"itsme213" <itsme213 / hotmail.com> schrieb im Newsbeitrag 
news:NUe3e.22640$1H3.7060 / tornado.texas.rr.com...
> "Robert Klemme" <bob.news / gmx.net> wrote
>
>> From all that I know you can't because you cannot do any of these:
>>
>>  - bind an instance method of A to B (unless B is a superclass of A)
>>
>>  - convert a method to a proc that is usable with instance_eval.
>>
>> The question is: does it make sense to do that?
>
> How do you mean "make sense"?

"Does it make sense to steal a method from a class and make it execute on 
another classes instance?"  I mean, you cannot generally expect that all 
methods the "stolen" method requires are present in the other class.  (I 
know that's why you use the fallback but then again, what does one gain? 
You can, for exaple, inject methods temporarily into the other instance.)

> Does my desired behavior make sense (it does to me)?

Apparently. :-)  But in what use case do you need this?  Although Ruby is 
amazingly dynamic not all features we can think of actually make sense.

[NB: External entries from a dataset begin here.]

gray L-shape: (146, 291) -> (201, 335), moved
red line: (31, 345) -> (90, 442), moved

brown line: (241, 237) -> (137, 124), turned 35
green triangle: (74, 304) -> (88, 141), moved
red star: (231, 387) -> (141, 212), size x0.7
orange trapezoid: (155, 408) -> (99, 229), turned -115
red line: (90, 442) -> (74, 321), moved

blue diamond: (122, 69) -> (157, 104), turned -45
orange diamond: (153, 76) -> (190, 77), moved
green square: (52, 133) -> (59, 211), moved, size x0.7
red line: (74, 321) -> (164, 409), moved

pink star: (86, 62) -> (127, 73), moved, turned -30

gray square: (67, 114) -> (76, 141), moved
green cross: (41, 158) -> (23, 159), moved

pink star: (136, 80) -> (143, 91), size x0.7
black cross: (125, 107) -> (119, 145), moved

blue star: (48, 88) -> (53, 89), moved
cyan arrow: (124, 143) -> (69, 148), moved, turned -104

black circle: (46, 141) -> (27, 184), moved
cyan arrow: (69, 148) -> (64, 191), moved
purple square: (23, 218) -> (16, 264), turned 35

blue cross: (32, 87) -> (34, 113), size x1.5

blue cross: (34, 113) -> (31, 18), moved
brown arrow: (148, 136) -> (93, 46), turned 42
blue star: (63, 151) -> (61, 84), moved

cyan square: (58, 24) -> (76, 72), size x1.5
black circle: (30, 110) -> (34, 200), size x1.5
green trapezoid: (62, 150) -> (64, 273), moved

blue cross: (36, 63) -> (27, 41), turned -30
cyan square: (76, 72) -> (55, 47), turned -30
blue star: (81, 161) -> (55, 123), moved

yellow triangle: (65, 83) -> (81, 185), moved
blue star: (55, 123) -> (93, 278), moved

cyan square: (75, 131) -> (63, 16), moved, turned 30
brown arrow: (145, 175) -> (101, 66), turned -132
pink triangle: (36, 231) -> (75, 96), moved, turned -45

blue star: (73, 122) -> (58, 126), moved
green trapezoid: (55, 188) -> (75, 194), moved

> Or does it make sense for Ruby to permit one of the 2 approaches you
> suggest (#2 does, not sure I understood #1)?
>
> Thanks.
>
> btw, my guess at what the instance_eval version might look like:
>
> class B
> def initialize delegatee
>   @a = delegatee
> end
> def method_missing sym, *args, &block
>  m = @a.method sym
>  self.instance_eval m, *args, &block
> end
> end

Won't work as far as  my experiements seem to indicate.